Eucalyptus youmanii, commonly known as Youman's stringybark, is a species of small to medium-sized tree that is endemic to eastern Australia. It has rough, stringy bark on the trunk and branches, lance-shaped or curved adult leaves, flower buds in groups of seven, white flowers and hemispherical fruit.

==Description==
Eucalyptus youmanii is a tree that typically grows to a height of 20 m and forms a lignotuber. It has rough, stringy, greyish, furrowed bark on the trunk and branches. Young plants and coppice regrowth have leaves that are paler on the lower surface, egg-shaped to lance-shaped, 50-110 mm long and 15-40 mm wide. Adult leaves are slightly paler on the lower surface, lance-shaped to curved, 55-160 mm long and 12-32 mm wide on a petiole 7-20 mm long. The flower buds are arranged in leaf axils in groups of seven on an unbranched peduncle 5-23 mm long, the individual buds sessile or on pedicels up to 6 mm long. Mature buds are oval, spindle-shaped or diamond-shaped, 7-9 mm long and 4-5 mm wide with a conical operculum. Flowering occurs in February and March and the flowers are white.

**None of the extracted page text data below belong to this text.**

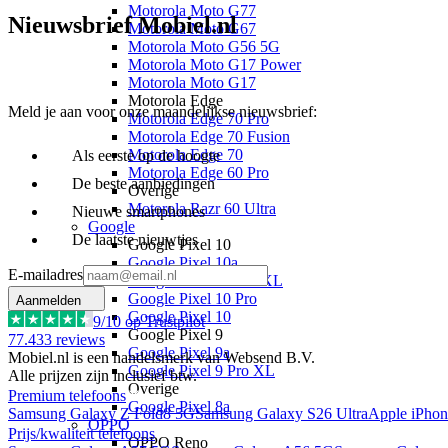
Motorola Moto G77
Nieuwsbrief Mobiel.nl
Motorola Moto G67
Motorola Moto G56 5G
Motorola Moto G17 Power
Motorola Moto G17
Motorola Edge
Meld je aan voor onze maandelijkse nieuwsbrief:
Motorola Edge 70 Pro
Motorola Edge 70 Fusion
Motorola Edge 70
Als eerste op de hoogte
Motorola Edge 60 Pro
De beste aanbiedingen
Overige
Motorola Razr 60 Ultra
Nieuwe smartphones
Google
De laatste nieuwtjes
Google Pixel 10
Google Pixel 10a
E-mailadres
Google Pixel 10 Pro XL
Google Pixel 10 Pro
Aanmelden
Google Pixel 10
9
/10 op Trustpilot
Google Pixel 9
77.433
reviews
Google Pixel 9a
Mobiel.nl is een handelsmerk van Websend B.V.
Google Pixel 9 Pro XL
Alle prijzen zijn inclusief btw.
Overige
Premium telefoons
Google Pixel 8a
Samsung Galaxy Z Fold8 5G
Samsung Galaxy S26 Ultra
Apple iPhon
OPPO
Prijs/kwaliteit telefoons
OPPO Reno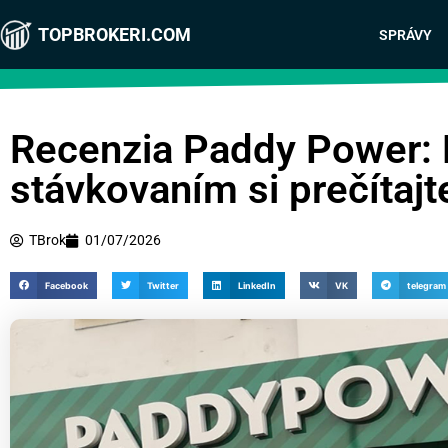
TOPBROKERI.COM
SPRÁVY
Recenzia Paddy Power: 
stávkovaním si prečítajt
TBrok
01/07/2026
Facebook
Twitter
LinkedIn
VK
telegram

The fruit is a woody hemispherical capsule 4-8 mm long and 7-13 mm wide with the valves protruding.

==Taxonomy and naming==
Eucalyptus youmanii was first formally described in 1930 by William Blakely and Ernest McKie in Proceedings of the Linnean Society of New South Wales from material collected near Guyra in 1920. The specific epithet (youmanii) honours Thomas Youman (1874–1962), who, with Blakely and McKie, collected the type specimens on his farm.

==Distribution and habitat==
Youman's stringybark grows in woodland on poor soils from the Armidale-Guyra area in New South Wales to near Stanthorpe in Queensland.